I recently read an excellent post (discovered via where my heart resides‘s Facebook page) about seeing the beauty in what you have, about finding inspiration from others instead of discontent from the comparison between their lives/moments versus yours, and it reminded me of back when I used to write creatively, back when words were pretty things to paint with, to make art with and hope that someone would read it the same way, hear it in the voice I meant to convey, so that the commas were pauses and stops and hidden thoughts, so that the repetition was something more, something magic.
I want to write like that again.
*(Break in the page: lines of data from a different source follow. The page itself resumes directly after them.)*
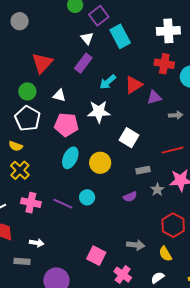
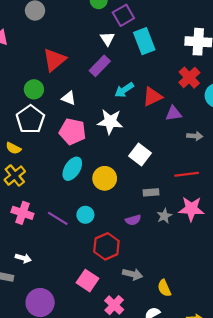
red cross: (164, 64) -> (189, 78), turned 30
red hexagon: (173, 225) -> (106, 246), moved

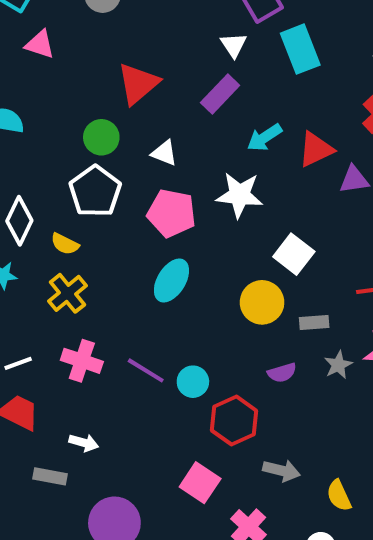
yellow circle: (105, 178) -> (262, 302), moved
cyan circle: (85, 215) -> (193, 382), moved

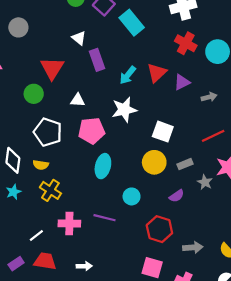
white triangle: (234, 45) -> (79, 38), moved
purple rectangle: (220, 94) -> (97, 60), turned -45
green circle: (101, 137) -> (34, 94), moved
cyan circle: (193, 382) -> (132, 196), moved

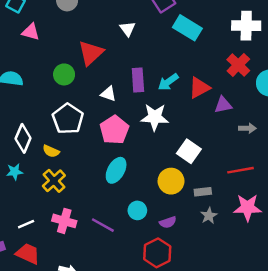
cyan rectangle: (132, 23) -> (187, 28), turned -35
purple rectangle: (97, 60) -> (138, 80), moved
pink pentagon: (92, 131) -> (114, 130), turned 30
gray star: (205, 182) -> (209, 216), moved
purple semicircle: (177, 196) -> (168, 222), moved

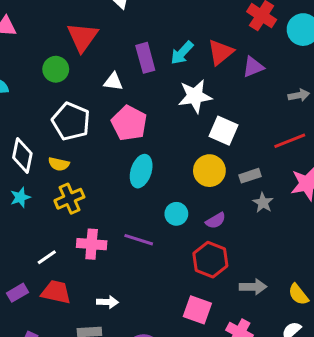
white star: (155, 117) -> (195, 96), moved
gray arrow: (247, 128) -> (299, 95), moved
yellow cross: (54, 181) -> (69, 199), turned 30

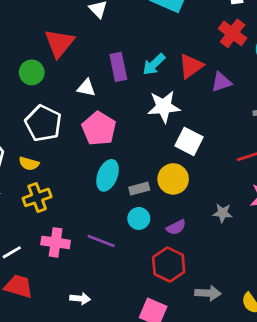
gray rectangle: (250, 176) -> (139, 189), moved
gray star: (263, 203) -> (223, 213), turned -30
white arrow: (107, 302) -> (80, 299), moved

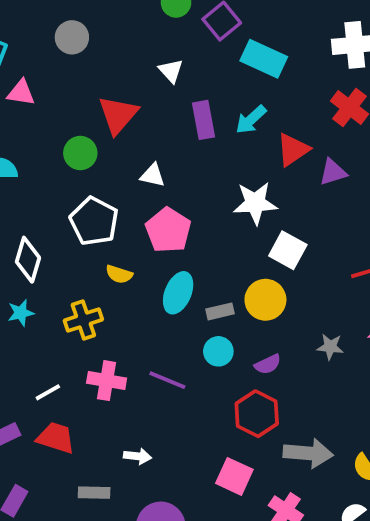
cyan arrow: (154, 64) -> (251, 120), moved
purple rectangle: (118, 67) -> (203, 120), moved
yellow semicircle: (29, 164) -> (119, 274), moved
gray arrow: (208, 293) -> (308, 453), size x1.4

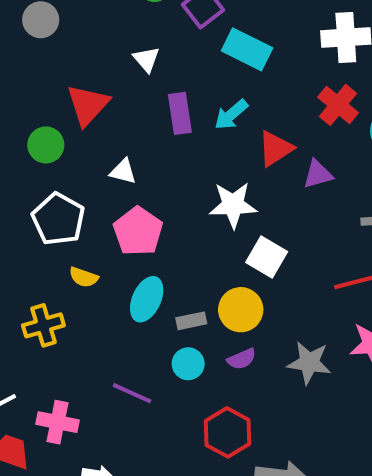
gray star: (330, 347) -> (309, 363), size x1.5
purple semicircle: (268, 364) -> (242, 359), moved
pink cross: (107, 381) -> (58, 422), moved

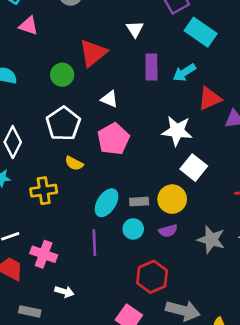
cyan ellipse: (147, 299) -> (107, 203), moved
purple line: (132, 393) -> (94, 243), turned 55

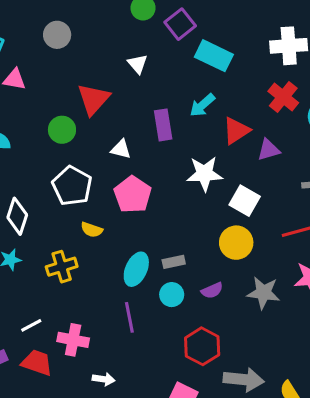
purple rectangle: (151, 67) -> (163, 125), moved
white square: (194, 168) -> (245, 201), moved
yellow circle: (172, 199) -> (236, 243), moved

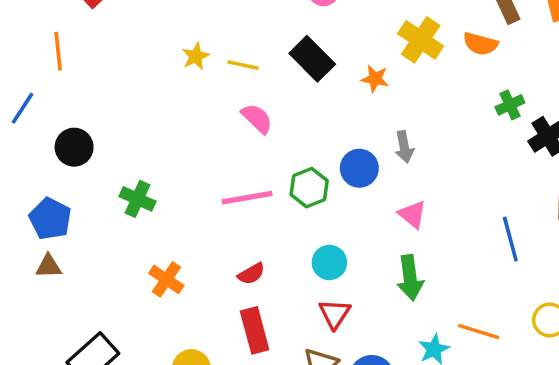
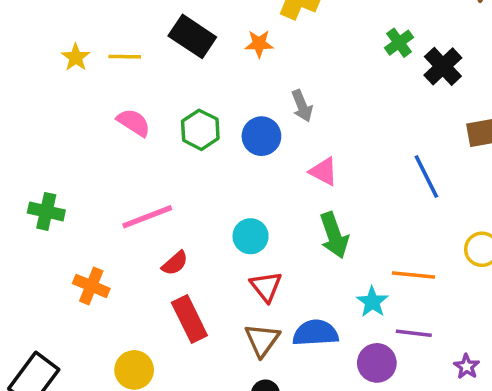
pink semicircle: (257, 119) -> (134, 123), moved
green hexagon: (309, 188) -> (200, 130), moved
pink line: (247, 198) -> (147, 217), moved

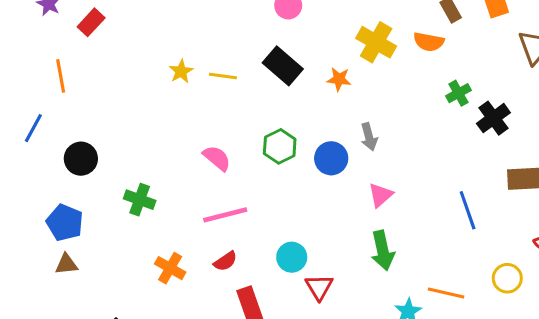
pink semicircle: (134, 123) -> (217, 158), moved
pink triangle: (324, 171) -> (380, 195), turned 44
cyan circle: (251, 236) -> (292, 257), moved
red semicircle: (175, 263) -> (225, 261), moved

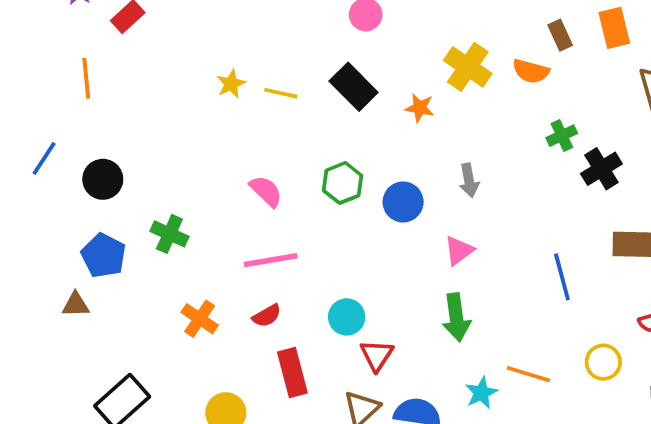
blue line: (33, 128) -> (44, 158), moved
gray arrow: (369, 137) -> (469, 180), moved
blue pentagon: (65, 223) -> (104, 256), moved

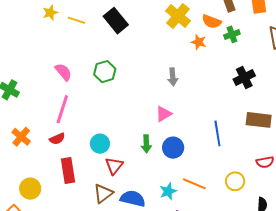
orange star: (420, 108) -> (199, 42), moved
green cross: (562, 136) -> (232, 34), moved
blue circle: (403, 202) -> (173, 148), moved
pink line: (271, 260) -> (62, 109), turned -68
green arrow: (456, 317) -> (146, 144), moved, size x0.7

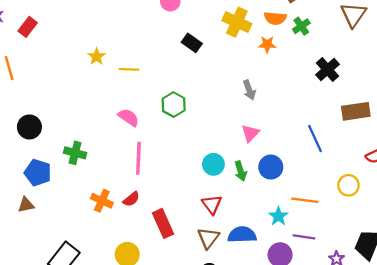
yellow line: (76, 20) -> (129, 69), moved
black rectangle: (116, 21) -> (192, 43), moved, size x0.7
red semicircle: (57, 139) -> (131, 199), moved
cyan circle: (100, 144) -> (213, 164), moved

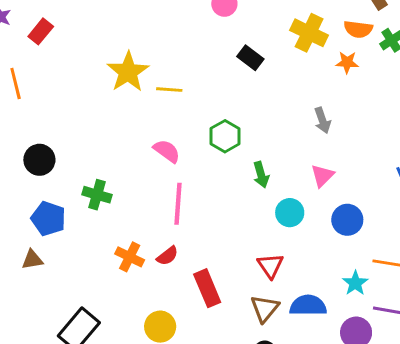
yellow star: (97, 57) -> (128, 72), size x1.8
cyan circle: (213, 164) -> (290, 213), moved
green arrow: (241, 171) -> (261, 175), moved

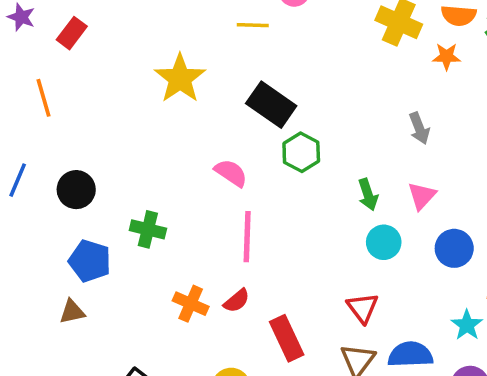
black rectangle: (250, 58) -> (271, 105), moved, size x1.5
yellow line: (169, 90) -> (253, 25), moved
green arrow: (261, 175) -> (368, 195), moved

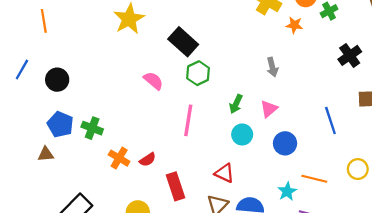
green arrow: (368, 195) -> (236, 104), turned 36
green cross: (148, 229) -> (92, 128), moved
pink line: (247, 237) -> (188, 120), moved
red triangle: (363, 308) -> (224, 173), turned -35

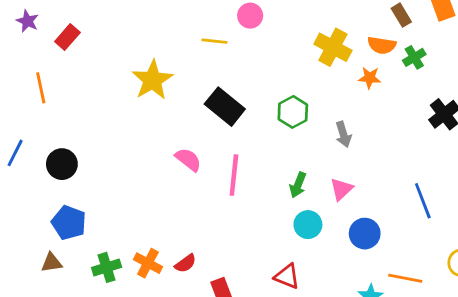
green hexagon: (198, 73) -> (293, 112), moved
pink line: (188, 120) -> (234, 175), moved
green cross: (92, 128) -> (107, 267), moved, turned -35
I want others to feel, and I want to feel, rereading my writing (in that limited way that you can, when it’s your writing and not something you’d never thought to phrase that way), the way I just felt reading about apple slices and comparisons and forgetting the here for the there. Because there are so many things expressed in that post that I have thought in far less eloquent terms; if I could write something half as pretty as that post, I would be happy. Things like this secondary opening, with the emphasized line about moving out of the way, which subtly becomes a refrain:
The second happens, for me, in another manner entirely. It’s hopping on my phone to Google a recipe in the grocery store and I find myself habitually opening Instagram – oh, I’m sorry, I’m totally in your way, let me move over here by the oranges – and gracious, that stir fry photo she just posted looks way better than the sauteed kale I’d planned for, and yes, I have snap peas at home, maybe I should pick up some water chestnuts and sesame oil?
Except that, most times, it’s not about stir fry at all.
It makes me think of that poem about oranges, that isn’t about oranges at all except that it is. But (after a decent amount of Googling, because “I titled it ORANGES” was not exclusively a line in that poem…), what I am really referring to is the poem Why I Am Not A Painter by Frank O’Hara, and not actually a real poem about oranges, and I didn’t remember that, instead I remembered the lines that resonated with me from the poem:
Then another page. There should be
so much more, not of orange, of
words, of how terrible orange is
and life. Days go by. It is even in
prose, I am a real poet. My poem
is finished and I haven’t mentioned
orange yet. It’s twelve poems, I call
it ORANGES. …
There’s something to be said for the fact that I until just now I had no conscious recollection of what that poem was called, or who wrote it, but I talked about painting with words. That’s what I want to get back to: the place where everything blends and blurs together and fiction as reality just as much as reality is fiction.
I wrote a lot of words about how a dinner party inspired me, but what I forgot about is just how much words inspire me and how much the written words of others can serve as a catalyst to ignite thoughts you didn’t even know you had. I forgot how much a gorgeous standalone piece of writing doesn’t need the context of the author: I’m not familiar with Design for Mankind at all, other than reading that one post. And I’d forgotten how that can come to be, how a piece of writing can just click. So this is my way of encouraging you, of asking you, to write what inspires you. Because wonderful pieces of writing can grow up and out from that place.
This weekend has been all about spring cleaning, about organizing and starting fresh so that things – and ideas – don’t get buried in clutter or winter dust but instead come back into the daylight. I’ve dusted every nook and cranny of my room and swapped out my warm and cozy plaid flannel duvet cover for my less warm but more cheerful ivory floral spring/summer one. The weather app on my phone might say that we’re getting snow squalls this afternoon (?!!), but I’m ready to welcome spring with open arms. Today is for writing (and a few errands and the last bits of cleaning I have left), for appreciating that spring is only five days away.